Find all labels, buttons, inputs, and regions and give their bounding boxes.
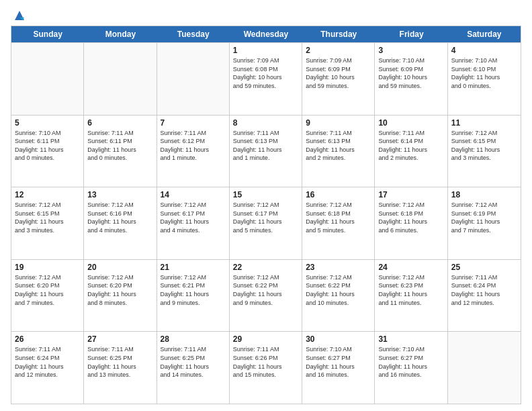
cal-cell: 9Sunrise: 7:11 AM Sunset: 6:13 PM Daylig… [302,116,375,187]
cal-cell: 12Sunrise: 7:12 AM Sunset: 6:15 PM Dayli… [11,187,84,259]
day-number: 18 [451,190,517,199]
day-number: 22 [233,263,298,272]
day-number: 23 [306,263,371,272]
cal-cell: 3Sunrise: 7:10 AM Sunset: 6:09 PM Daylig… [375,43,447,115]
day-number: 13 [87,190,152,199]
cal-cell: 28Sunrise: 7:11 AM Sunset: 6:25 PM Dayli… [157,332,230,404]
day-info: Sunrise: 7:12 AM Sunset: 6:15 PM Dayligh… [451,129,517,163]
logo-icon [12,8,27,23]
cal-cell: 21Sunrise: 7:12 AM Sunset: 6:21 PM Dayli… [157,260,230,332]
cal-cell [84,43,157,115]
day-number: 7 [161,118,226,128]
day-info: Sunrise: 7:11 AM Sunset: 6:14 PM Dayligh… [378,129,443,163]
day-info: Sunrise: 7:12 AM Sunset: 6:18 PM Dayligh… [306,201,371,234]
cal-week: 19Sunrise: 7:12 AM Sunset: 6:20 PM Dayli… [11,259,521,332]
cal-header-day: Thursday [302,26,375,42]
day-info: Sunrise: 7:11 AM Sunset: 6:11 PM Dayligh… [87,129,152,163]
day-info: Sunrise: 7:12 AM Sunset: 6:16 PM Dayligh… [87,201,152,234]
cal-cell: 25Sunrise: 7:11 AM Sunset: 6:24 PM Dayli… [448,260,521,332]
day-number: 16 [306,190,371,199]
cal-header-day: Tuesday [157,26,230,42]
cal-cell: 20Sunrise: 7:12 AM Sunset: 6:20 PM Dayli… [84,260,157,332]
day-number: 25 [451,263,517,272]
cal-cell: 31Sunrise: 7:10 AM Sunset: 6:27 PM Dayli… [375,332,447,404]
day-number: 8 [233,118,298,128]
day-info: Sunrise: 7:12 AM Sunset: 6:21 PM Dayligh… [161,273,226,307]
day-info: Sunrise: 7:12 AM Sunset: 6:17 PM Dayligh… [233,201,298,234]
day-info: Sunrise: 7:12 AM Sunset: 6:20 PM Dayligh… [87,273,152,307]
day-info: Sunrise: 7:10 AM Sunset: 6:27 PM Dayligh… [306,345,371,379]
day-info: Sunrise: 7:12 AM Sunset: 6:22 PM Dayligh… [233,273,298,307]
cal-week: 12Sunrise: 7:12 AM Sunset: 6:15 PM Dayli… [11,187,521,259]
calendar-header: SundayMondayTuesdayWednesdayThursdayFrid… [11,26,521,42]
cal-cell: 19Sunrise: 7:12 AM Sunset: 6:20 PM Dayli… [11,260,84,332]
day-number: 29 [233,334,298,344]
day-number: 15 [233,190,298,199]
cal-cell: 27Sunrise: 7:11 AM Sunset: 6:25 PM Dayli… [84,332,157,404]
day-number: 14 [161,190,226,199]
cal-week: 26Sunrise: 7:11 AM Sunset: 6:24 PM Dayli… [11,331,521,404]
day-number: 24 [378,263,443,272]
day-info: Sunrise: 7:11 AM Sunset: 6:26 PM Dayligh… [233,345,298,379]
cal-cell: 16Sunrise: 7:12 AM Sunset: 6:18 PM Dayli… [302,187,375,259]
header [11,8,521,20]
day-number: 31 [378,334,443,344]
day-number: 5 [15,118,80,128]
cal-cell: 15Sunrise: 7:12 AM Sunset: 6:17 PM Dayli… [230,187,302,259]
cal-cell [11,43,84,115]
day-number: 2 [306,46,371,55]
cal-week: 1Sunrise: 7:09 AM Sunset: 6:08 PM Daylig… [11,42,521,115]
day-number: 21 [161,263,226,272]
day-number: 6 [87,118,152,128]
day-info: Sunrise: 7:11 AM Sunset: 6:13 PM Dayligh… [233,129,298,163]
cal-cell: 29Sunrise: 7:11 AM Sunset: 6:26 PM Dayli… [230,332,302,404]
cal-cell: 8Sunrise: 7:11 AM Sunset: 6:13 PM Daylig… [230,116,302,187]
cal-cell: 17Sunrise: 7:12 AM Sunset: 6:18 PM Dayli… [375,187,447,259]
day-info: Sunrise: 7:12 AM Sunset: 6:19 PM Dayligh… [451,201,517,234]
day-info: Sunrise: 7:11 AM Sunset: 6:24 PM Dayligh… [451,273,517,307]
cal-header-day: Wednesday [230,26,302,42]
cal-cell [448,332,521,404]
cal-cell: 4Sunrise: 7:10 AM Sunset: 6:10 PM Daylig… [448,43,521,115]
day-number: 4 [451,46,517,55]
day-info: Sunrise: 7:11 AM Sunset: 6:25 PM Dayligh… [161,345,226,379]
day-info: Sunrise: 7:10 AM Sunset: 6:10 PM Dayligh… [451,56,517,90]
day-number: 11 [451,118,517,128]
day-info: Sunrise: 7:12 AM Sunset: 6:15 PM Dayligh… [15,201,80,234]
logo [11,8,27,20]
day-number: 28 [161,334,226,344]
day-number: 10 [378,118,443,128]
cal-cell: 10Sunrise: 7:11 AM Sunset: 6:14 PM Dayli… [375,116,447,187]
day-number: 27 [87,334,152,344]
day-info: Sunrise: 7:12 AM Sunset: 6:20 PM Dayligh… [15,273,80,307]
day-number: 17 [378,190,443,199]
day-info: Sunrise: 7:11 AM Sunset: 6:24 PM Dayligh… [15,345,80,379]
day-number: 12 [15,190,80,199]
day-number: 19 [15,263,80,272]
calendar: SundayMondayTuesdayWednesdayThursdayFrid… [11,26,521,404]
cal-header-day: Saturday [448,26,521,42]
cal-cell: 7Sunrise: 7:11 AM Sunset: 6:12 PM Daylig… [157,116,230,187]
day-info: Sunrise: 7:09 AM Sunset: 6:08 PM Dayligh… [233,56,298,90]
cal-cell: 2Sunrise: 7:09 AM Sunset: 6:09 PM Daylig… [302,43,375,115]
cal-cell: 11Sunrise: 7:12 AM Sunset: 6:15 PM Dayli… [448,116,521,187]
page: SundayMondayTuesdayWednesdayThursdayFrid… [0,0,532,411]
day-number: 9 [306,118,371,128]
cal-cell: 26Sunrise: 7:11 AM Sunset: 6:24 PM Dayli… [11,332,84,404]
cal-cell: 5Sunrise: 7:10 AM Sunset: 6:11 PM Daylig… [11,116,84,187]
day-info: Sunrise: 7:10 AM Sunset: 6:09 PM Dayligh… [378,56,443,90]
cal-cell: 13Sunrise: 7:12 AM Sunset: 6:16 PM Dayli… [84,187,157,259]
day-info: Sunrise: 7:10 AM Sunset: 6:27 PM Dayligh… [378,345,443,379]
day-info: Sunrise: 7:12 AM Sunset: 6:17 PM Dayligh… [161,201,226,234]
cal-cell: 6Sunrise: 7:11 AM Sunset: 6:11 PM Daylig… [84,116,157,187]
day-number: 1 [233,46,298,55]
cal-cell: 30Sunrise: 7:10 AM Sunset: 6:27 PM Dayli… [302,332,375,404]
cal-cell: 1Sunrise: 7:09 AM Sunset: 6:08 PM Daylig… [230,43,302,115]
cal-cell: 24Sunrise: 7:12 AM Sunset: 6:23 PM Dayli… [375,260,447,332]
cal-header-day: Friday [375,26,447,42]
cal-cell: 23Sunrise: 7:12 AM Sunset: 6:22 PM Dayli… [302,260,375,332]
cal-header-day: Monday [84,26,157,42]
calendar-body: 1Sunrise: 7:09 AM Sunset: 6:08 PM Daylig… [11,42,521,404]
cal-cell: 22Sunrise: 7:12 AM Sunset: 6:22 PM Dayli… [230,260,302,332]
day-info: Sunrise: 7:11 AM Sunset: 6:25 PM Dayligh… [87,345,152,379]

====

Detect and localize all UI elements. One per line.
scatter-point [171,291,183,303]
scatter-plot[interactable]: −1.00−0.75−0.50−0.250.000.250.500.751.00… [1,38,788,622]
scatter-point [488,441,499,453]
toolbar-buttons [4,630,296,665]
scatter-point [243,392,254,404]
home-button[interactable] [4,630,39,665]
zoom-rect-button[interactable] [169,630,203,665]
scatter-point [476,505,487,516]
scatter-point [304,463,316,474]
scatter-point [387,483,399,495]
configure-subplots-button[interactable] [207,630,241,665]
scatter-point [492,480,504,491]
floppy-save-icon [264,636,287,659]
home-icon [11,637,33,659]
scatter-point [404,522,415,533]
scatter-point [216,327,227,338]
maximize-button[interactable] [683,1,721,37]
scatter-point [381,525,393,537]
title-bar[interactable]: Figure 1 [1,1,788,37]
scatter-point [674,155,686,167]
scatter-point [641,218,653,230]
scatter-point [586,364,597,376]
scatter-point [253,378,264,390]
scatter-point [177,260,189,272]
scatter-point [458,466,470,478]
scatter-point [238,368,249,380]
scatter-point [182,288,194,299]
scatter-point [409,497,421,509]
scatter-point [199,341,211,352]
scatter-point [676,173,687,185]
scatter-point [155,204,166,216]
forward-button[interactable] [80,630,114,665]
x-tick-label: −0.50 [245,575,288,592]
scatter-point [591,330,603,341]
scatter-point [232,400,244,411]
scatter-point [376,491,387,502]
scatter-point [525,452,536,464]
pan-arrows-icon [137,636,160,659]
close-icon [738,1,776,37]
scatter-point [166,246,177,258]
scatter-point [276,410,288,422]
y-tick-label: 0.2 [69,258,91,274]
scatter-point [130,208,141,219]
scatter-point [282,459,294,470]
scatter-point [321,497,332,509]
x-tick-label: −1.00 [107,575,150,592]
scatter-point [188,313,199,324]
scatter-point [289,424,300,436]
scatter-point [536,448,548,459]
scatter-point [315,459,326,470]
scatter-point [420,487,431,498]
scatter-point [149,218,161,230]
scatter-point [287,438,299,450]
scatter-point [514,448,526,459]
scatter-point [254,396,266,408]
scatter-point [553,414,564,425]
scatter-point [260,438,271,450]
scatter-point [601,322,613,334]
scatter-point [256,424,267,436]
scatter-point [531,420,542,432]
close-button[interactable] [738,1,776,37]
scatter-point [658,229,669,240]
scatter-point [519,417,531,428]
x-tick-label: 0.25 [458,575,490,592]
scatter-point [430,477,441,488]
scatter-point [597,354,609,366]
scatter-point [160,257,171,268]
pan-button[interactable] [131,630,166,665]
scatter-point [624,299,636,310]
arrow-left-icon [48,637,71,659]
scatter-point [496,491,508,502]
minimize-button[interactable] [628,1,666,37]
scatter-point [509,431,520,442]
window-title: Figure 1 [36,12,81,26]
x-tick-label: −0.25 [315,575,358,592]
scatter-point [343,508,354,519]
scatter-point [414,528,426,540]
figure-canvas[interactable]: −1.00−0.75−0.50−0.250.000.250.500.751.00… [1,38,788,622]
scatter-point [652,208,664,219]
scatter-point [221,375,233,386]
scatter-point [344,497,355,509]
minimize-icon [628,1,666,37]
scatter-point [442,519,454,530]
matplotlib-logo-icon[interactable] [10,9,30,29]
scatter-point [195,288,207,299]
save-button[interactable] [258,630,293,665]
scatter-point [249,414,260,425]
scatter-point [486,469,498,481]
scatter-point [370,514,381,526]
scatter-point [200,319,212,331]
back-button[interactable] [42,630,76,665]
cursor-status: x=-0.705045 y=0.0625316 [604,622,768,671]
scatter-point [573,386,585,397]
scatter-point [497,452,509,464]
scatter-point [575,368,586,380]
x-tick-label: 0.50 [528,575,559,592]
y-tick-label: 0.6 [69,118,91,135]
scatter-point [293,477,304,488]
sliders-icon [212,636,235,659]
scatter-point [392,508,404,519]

====

Work request: Find each line in the records holding the string "calendar" and show it.

Expected answer:
calendar-header: SundayMondayTuesdayWednesdayThursdayFrid… [11,26,521,42]
calendar: SundayMondayTuesdayWednesdayThursdayFrid… [11,26,521,404]
calendar-body: 1Sunrise: 7:09 AM Sunset: 6:08 PM Daylig… [11,42,521,404]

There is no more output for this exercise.